P(A)=.37, P(B)=.19, P(A and B)=.13. What is the probability that A doesn't occur or B does?

The red circle is set A and the blue circle is set B.
The region #1 is the part of the set A that is NOT part of the set B 
The region #3 is the part of the set B that is NOT part of the set A
The region #4 is neither part of set A nor part of set B.   

P(A and B)=.13  so we write .13 in region #2



Now since the probability of A, the entire red set, is .37.
Since part of the red set already has .13 in it, since both
parts of set A has to sum to .37, we can subtract .37-.13 = .24
and so we write .24 in the left part of set A, region #1.  
That makes the sum of the probabilities of the two parts of set 
A be .37.



Now since the probability of B, the entire blue set, is .19.
Since part of the blue set already has .13 in it, since both
parts of set B has to sum to .19, we can subtract .19-.13 = .06
and so we write .06 in the right part of set B, region #3.  
That makes the sum of the probabilities of the two parts of set 
B be .19.



Since all four of the regions must have a total probability of 1,
we can add the three probabilities we have found .24+.13+.06 = .43
and subtracting from 1, 1-.43 = .57

So we put .57 for the region #4 which is outside both circles:



Now finally we go through each of the four regions and ask the question:

Does this region represent a case where either A doesn't occur or B does?

We ask that question about region #1 which has probability .24.
Does this region represent a case where either A doesn't occur or B does?
No it does not, because A occurs and B doesn't.
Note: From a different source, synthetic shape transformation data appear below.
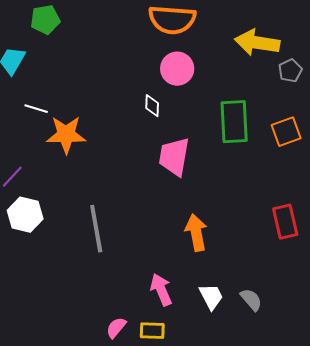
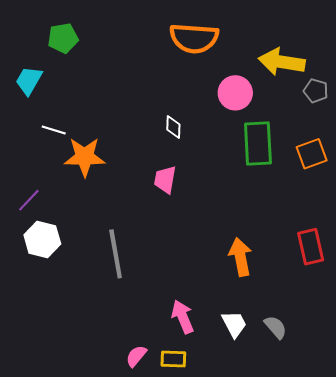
pink circle: (177, 69) -> (235, 93), moved
gray pentagon: (290, 71) -> (316, 91), turned -30
pink trapezoid: (174, 157) -> (165, 180), moved, size x0.7
orange arrow: (196, 233) -> (240, 257), moved

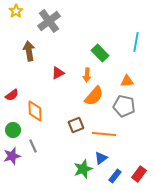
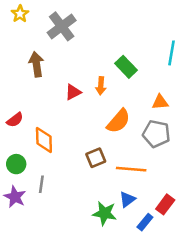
orange arrow: (87, 75) -> (101, 86), moved
gray line: (33, 146) -> (41, 184), turned 32
purple star: (12, 156) -> (15, 197), turned -30
green star: (83, 169) -> (105, 213), turned 30
red rectangle: (139, 174) -> (165, 204), moved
So we do not include 
this region.

We ask that question about region #2 which has probability .13.
Does this region represent a case where either A doesn't occur or B does?
Yes it does, because B occurs in region #2. So we do include 
this region.  So we include .13

We ask that question about region #3 which has probability .06.
Does this region represent a case where either A doesn't occur or B does?
Yes it does, because B occurs in region #3. So we do include 
this region.  So we include .06.  So far we have .13 and .06 to add.

We ask that question about region #4 which has probability .57.
Does this region represent a case where either A doesn't occur or B does?
Yes it does, because A does not occur in region #4. So we do include 
this region.  So we include .57.  So the final answer is found by
adding the three probabilities of the regions which passed the test of
representing a case where either A doesn't occur or B does.

.13+.06+.57 = .76

Edwin